● **DESCRIPTION OF THE TASK**
All lines from the one with "tekstframføring og dramat" through the final line of the records below must be written out exactly, with no other text.

##############################

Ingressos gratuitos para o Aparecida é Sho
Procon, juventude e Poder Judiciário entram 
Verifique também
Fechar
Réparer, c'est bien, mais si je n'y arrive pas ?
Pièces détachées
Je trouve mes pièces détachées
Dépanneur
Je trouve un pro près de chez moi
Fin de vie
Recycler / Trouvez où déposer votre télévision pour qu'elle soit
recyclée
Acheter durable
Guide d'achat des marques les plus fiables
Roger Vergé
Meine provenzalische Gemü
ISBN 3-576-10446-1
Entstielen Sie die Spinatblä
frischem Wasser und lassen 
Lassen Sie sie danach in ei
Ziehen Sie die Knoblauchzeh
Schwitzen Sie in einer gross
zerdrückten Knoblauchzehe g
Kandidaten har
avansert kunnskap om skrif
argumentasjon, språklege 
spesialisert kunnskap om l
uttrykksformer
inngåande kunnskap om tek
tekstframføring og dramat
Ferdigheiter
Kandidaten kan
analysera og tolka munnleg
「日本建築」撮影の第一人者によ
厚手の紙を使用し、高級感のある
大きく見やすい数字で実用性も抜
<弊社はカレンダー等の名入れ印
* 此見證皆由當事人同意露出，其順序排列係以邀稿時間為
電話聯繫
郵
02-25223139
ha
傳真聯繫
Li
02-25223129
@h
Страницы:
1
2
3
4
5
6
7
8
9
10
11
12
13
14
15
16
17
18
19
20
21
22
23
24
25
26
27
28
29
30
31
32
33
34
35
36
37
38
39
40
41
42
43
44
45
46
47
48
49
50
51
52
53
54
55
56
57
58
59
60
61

##############################

● **FINISHED EXERCISE**
tekstframføring og dramat
Ferdigheiter
Kandidaten kan
analysera og tolka munnleg
「日本建築」撮影の第一人者によ
厚手の紙を使用し、高級感のある
大きく見やすい数字で実用性も抜
<弊社はカレンダー等の名入れ印
* 此見證皆由當事人同意露出，其順序排列係以邀稿時間為
電話聯繫
郵
02-25223139
ha
傳真聯繫
Li
02-25223129
@h
Страницы:
1
2
3
4
5
6
7
8
9
10
11
12
13
14
15
16
17
18
19
20
21
22
23
24
25
26
27
28
29
30
31
32
33
34
35
36
37
38
39
40
41
42
43
44
45
46
47
48
49
50
51
52
53
54
55
56
57
58
59
60
61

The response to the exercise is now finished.